The line containing "Schönheitsoperationen sind daher" marks the start, and the last line of the records below marks the end. Print that run exactly and nothing else.

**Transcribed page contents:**
_ _ _ _
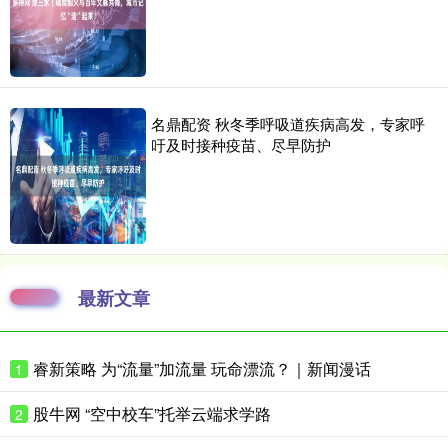
名鼎配资 秋冬季呼吸道疾病高发，专家呼
吁及时接种疫苗、尽早防护
最新文章
睿新策略 为“流量”加流量 玩命漂流？｜新闻漫话
1
股牛网 “空中校车”托举云端求学路
2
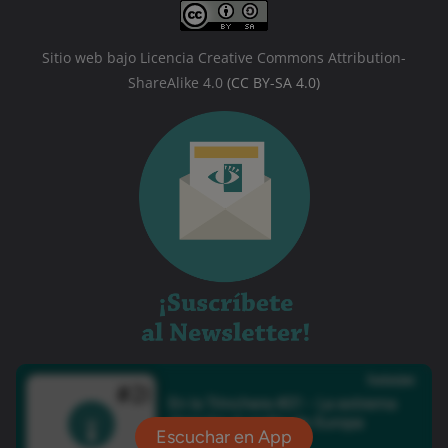
Sitio web bajo Licencia Creative Commons Attribution-
ShareAlike 4.0
(CC BY-SA 4.0)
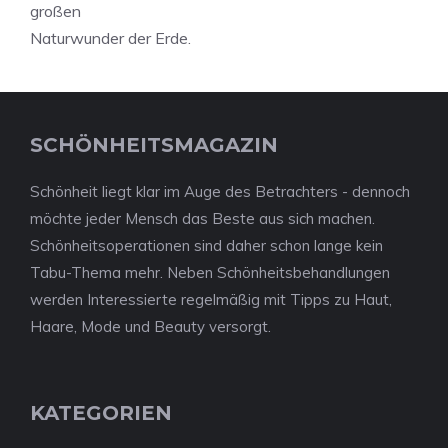
großen
Naturwunder der Erde.
SCHÖNHEITSMAGAZIN
Schönheit liegt klar im Auge des Betrachters - dennoch
möchte jeder Mensch das Beste aus sich machen.
Schönheitsoperationen sind daher schon lange kein
Tabu-Thema mehr. Neben Schönheitsbehandlungen
werden Interessierte regelmäßig mit Tipps zu Haut,
Haare, Mode und Beauty versorgt.
KATEGORIEN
_ _ _ _
**ANSWER SPACE:**
Schönheitsoperationen sind daher schon lange kein
Tabu-Thema mehr. Neben Schönheitsbehandlungen
werden Interessierte regelmäßig mit Tipps zu Haut,
Haare, Mode und Beauty versorgt.
KATEGORIEN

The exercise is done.